In specific ways, a dominant dog could lick or accept this gesture. To express acceptance, the dominant dog will lick the subordinate dog. The dog will snarl if he or she wishes to reject the licks.
The dog’s licking habit is the polar opposite. The offering pup or dog demonstrates a submissive approach by kissing another dog’s mouth. This signifies that the giving dog is not looking for a battle and is merely there to provide peace.
Dogs form relationships in this manner. A submissive dog will avoid eye contact, have flattened ears, rollover, reveal its belly, lick another dog’s muzzle, and wag its tail low in the company of other dogs.
When a dog licks the mouth of an alpha male, the dominant will lick the subordinate dog to accept the peace offer. Moisture from licking another dog might cause illness. This habit is especially pronounced in breeds with folded ears, where moisture accumulates.
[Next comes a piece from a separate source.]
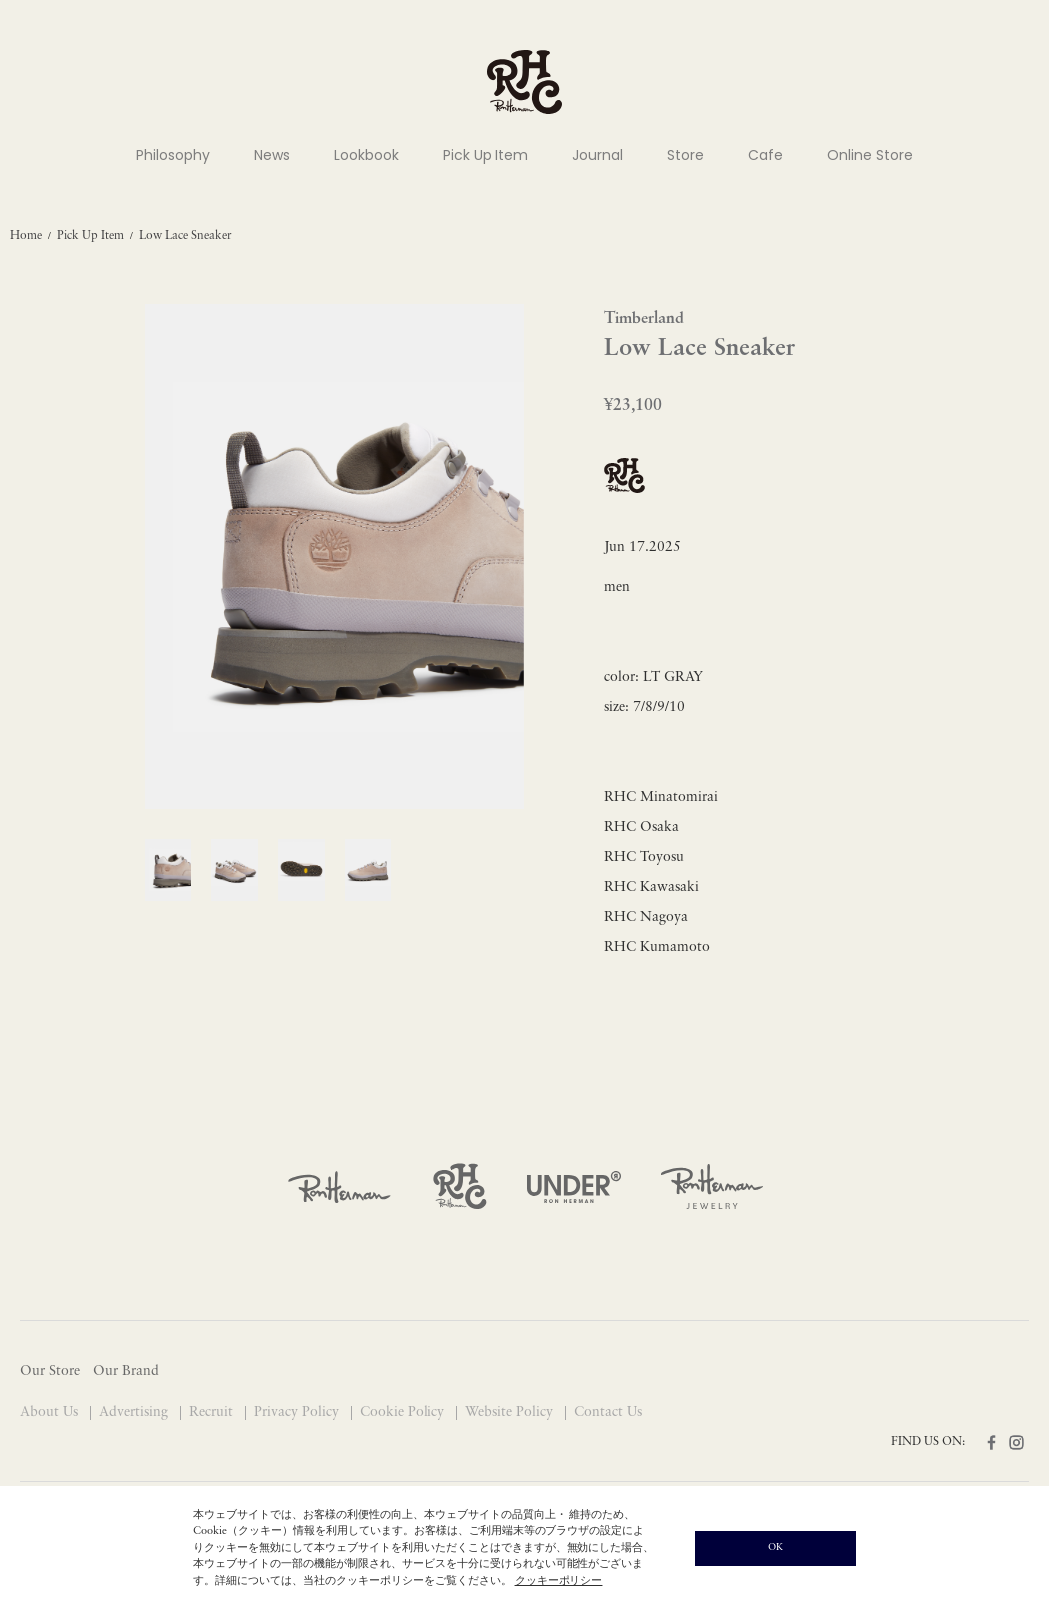  What do you see at coordinates (135, 1412) in the screenshot?
I see `Advertising` at bounding box center [135, 1412].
A dog may lick excessively due to underlying medical disorders such as obsessive-compulsive disorder. In this situation, arrange an appointment with your veterinarian.
Should I Allow my Dog to Lick The Ears of my Other Dog?
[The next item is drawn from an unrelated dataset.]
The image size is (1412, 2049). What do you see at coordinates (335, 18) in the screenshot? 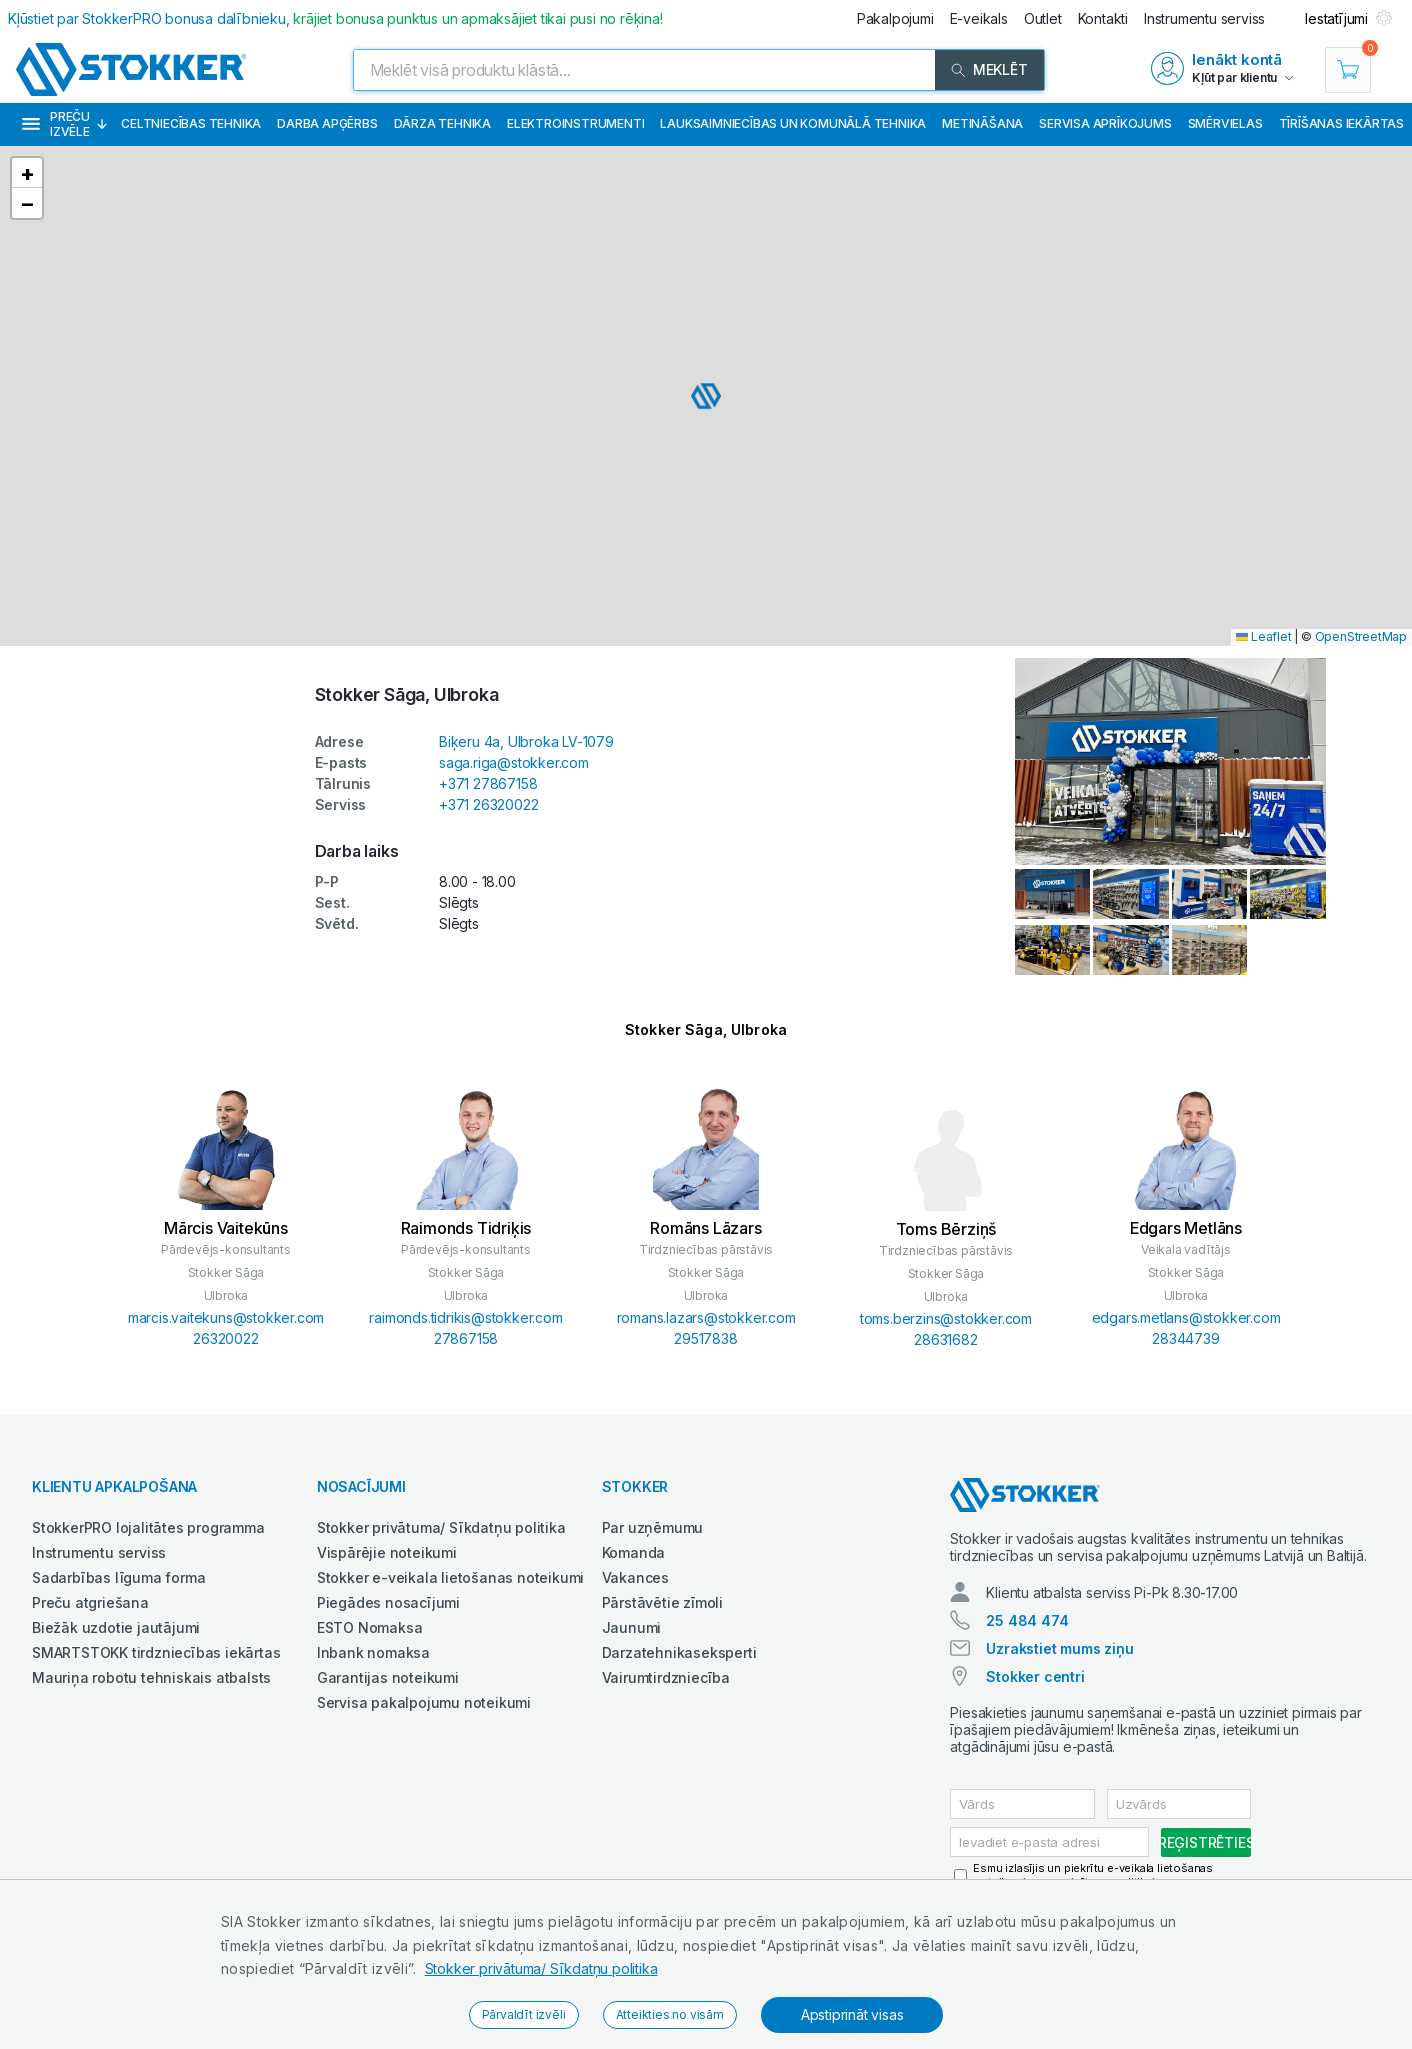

If the dog being licked does not already have an ear infection, he may get one. The saliva from the other dog’s mouth, according to Dr. Pike, might result in a constantly moist ear, which is “a good habitat for yeast and germs to develop.” This can result in “otitis externa,” an infection of the external ear.
It is natural and typical for one of your dogs to lick the other’s eyes. It is related to an appeasing behavior and calming signal and is not usually troublesome.
However, if the dog being licked does not appear to appreciate the gesture or if licking becomes compulsive, you must interfere. Allowing negative encounters to continue can build animosity and further escalation between the dogs in the future. The most incredible method to have a happy, well-balanced multi-dog family is to address undesired habits as soon as they occur.
FAQ: Why Do Dogs Lick Each Other’s Eyes?
Why do Dogs Lick Each Other’s Ears And Eyes?
Two dogs kiss each other’s ears. Dogs will lick each other as a show of affection while living in packs, whether in the wild or at home with other pets. Dogs occasionally lick one another as a greeting or sign of submission to a more dominant canine.
Why Does my Dog Lick His or Her Paws?
There are a variety of reasons why your dog licks their paws. Licking can occur due to trauma, the environment, or allergies. When something as basic as dirt annoys your dog, they usually lick their feet.
The most prevalent reason for paw licking is allergies. Their skin becomes sensitive, especially between the toes, resulting in continuous licking. Licking their paws can also be caused by stress and boredom.